[Records for this exercise Boundary: Start]

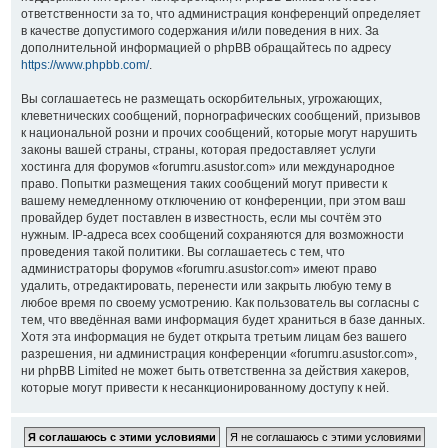
ответственности за то, что администрация конференций определяет
в качестве допустимого содержания и/или поведения в них. За
дополнительной информацией о phpBB обращайтесь по адресу
https://www.phpbb.com/
.
Вы соглашаетесь не размещать оскорбительных, угрожающих,
клеветнических сообщений, порнографических сообщений, призывов
к национальной розни и прочих сообщений, которые могут нарушить
законы вашей страны, страны, которая предоставляет услуги
хостинга для форумов «forumru.asustor.com» или международное
право. Попытки размещения таких сообщений могут привести к
вашему немедленному отключению от конференции, при этом ваш
провайдер будет поставлен в известность, если мы сочтём это
нужным. IP-адреса всех сообщений сохраняются для возможности
проведения такой политики. Вы соглашаетесь с тем, что
администраторы форумов «forumru.asustor.com» имеют право
удалить, отредактировать, перенести или закрыть любую тему в
любое время по своему усмотрению. Как пользователь вы согласны с
тем, что введённая вами информация будет храниться в базе данных.
Хотя эта информация не будет открыта третьим лицам без вашего
разрешения, ни администрация конференции «forumru.asustor.com»,
ни phpBB Limited не может быть ответственна за действия хакеров,
которые могут привести к несанкционированному доступу к ней.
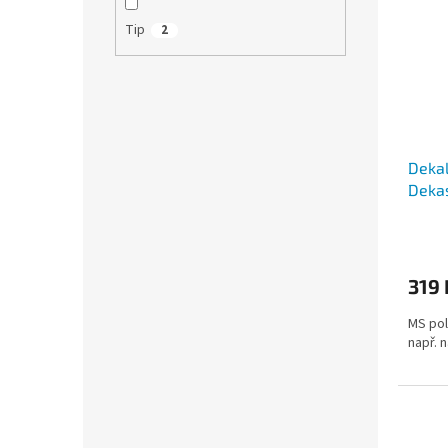
Tip
2
Dekal
Deka
319 
MS pol
např. n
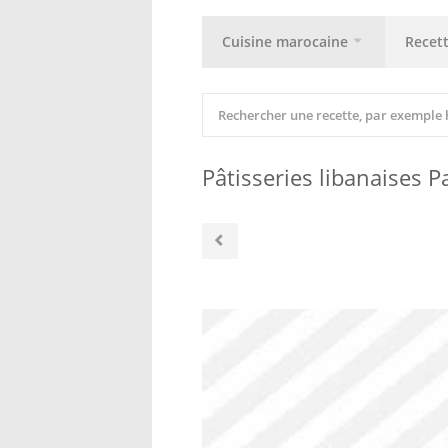
Cuisine marocaine
Recet
Pâtisseries libanaises P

[Records for this exercise Boundary: End]

**Exercise brief:**
Return exactly the lines of the data, beginning with the first and ending with the line containing "клеветнических сообщений, порнографических". Skip the pictures.

**Written answer:**
ответственности за то, что администрация конференций определяет
в качестве допустимого содержания и/или поведения в них. За
дополнительной информацией о phpBB обращайтесь по адресу
https://www.phpbb.com/
.
Вы соглашаетесь не размещать оскорбительных, угрожающих,
клеветнических сообщений, порнографических сообщений, призывов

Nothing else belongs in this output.